Lethal active Merapi volcano erupted Wednesday, after spewing lava and smoke for more than a week. The volcano’s first blast came a day after a major earthquake hit the country, triggering a tsunami and killing hundreds.
A deadly Indonesian volcano spewing lava and smoke for more than a week erupted Wednesday with its biggest blast yet, shooting searing ash miles into the air as soldiers hastily evacuated villages and emergency shelters.
One scientist warned the worst may be yet to come.
Women screamed and children cried as they were loaded into trucks while rocks and debris rained from the sky.
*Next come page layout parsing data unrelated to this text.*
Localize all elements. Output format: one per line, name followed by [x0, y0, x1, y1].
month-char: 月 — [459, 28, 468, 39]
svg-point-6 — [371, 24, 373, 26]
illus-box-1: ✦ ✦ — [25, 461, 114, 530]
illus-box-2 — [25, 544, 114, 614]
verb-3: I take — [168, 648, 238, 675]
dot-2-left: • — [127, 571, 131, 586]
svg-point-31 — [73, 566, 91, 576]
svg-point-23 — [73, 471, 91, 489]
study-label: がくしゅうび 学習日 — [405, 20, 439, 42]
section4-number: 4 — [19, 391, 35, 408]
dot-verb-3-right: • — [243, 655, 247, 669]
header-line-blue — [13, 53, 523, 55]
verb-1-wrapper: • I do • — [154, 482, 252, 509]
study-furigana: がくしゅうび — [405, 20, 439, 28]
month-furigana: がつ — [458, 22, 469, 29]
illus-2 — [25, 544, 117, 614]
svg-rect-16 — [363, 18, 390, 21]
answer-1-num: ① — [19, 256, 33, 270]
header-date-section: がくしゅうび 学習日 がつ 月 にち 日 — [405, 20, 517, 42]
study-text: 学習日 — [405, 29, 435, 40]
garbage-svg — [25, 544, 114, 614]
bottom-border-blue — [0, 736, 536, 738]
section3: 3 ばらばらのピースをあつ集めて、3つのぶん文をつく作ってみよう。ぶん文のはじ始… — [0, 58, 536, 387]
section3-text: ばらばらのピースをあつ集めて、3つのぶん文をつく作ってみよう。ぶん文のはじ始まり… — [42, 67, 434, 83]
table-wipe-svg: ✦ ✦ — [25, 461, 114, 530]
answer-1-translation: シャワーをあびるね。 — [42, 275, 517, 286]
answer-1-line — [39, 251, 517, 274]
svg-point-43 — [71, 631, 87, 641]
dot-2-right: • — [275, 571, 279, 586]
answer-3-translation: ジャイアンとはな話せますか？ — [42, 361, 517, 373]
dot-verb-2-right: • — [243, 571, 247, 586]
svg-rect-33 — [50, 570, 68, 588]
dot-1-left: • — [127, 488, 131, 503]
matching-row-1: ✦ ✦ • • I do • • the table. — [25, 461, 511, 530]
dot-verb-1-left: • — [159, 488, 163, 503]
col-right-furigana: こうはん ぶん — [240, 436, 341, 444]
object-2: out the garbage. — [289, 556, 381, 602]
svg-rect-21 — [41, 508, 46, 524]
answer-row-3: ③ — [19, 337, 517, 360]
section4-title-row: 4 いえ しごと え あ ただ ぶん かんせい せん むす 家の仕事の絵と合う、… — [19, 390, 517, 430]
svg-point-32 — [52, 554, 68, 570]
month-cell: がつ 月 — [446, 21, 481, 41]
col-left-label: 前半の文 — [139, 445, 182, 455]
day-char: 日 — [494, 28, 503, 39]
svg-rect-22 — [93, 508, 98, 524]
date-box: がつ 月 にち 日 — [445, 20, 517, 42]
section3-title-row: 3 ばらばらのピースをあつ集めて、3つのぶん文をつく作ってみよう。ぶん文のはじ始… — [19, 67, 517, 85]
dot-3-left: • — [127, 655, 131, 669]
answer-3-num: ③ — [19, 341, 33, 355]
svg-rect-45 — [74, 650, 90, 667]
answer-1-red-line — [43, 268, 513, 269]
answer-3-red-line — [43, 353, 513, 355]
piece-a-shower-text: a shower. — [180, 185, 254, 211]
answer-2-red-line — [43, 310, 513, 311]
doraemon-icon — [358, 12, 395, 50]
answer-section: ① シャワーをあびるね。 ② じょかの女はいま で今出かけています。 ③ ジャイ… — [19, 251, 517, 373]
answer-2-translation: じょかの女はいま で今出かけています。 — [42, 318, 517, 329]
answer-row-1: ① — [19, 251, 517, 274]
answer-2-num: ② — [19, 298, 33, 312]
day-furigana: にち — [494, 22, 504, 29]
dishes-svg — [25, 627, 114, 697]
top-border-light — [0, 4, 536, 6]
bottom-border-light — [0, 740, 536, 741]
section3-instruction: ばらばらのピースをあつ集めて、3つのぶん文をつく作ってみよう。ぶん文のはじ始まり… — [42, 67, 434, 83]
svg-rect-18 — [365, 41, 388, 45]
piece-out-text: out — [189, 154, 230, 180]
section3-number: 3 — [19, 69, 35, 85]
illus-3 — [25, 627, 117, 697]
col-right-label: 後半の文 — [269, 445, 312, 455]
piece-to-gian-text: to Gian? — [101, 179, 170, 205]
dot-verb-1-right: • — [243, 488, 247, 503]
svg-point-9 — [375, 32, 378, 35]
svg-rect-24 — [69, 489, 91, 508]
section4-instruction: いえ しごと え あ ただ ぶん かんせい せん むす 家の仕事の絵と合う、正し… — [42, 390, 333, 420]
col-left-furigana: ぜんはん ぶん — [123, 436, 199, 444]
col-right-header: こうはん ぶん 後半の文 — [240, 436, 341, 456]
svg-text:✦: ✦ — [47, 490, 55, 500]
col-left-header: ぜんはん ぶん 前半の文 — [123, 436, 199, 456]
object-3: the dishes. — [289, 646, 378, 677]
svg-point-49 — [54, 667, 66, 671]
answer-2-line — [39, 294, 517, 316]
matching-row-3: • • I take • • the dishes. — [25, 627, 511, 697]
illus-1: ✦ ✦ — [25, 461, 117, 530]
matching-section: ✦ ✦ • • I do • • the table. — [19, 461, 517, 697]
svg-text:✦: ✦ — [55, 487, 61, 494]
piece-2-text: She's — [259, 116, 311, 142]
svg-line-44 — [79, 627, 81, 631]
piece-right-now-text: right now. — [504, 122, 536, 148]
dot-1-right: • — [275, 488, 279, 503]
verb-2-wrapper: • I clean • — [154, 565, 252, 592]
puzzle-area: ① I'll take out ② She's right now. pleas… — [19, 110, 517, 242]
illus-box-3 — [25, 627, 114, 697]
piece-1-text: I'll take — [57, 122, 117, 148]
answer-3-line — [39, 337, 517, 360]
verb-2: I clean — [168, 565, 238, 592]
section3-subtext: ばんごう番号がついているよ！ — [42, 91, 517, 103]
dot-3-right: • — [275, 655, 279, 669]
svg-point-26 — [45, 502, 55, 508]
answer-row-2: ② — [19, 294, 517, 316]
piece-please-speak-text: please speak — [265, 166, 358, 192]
Several abandoned homes were set ablaze and the carcasses of incinerated cattle littered the scorched slopes.
No new casualties were reported immediately after the booming explosion, which lasted more than an hour.
“This is an extraordinary eruption, triple from the first” on Oct. 26, said Surono, a state volcanologist.
More than 70,000 villagers have been evacuated from the 9,700-foot (3,000-meter) Mount Merapi’s once-fertile slopes since it began erupting just over a week ago, killing 38 people and injuring dozens, most with severe burns.
Almost all have packed into crowded camps well away from the base.
Djarot Nugroho, the head of Central Java’s disaster management agency, said funding for the refugees would run out in five days unless a national disaster was declared.
There have been more than a dozen strong blasts in recent days – including a smaller one Wednesday morning – prompting some scientists earlier to say pressure building up behind a magma dome in the crater was slowly easing.
By nightfall, however, all bets were off.
“We have no idea what’s happening now,” said Surono, a state volcanologist and among those who had been predicting a drop in activity. “It looks like we may be entering an even worse stage now. … It’s up to Merapi from here.”
The danger zone was widened from six miles to nine (10 kilometers to 15) from the glowing crater because of the heightened threat. Soldiers and police blocked all roads leading up the mountain, shooing away television crews and reporters.
“I (didn’t) think of anything else except to save my wife and son. We left my house and everything,” said Tentrem Wahono, 50, who lives in Kaliurang village, about six miles (10 kilometers) from the peak.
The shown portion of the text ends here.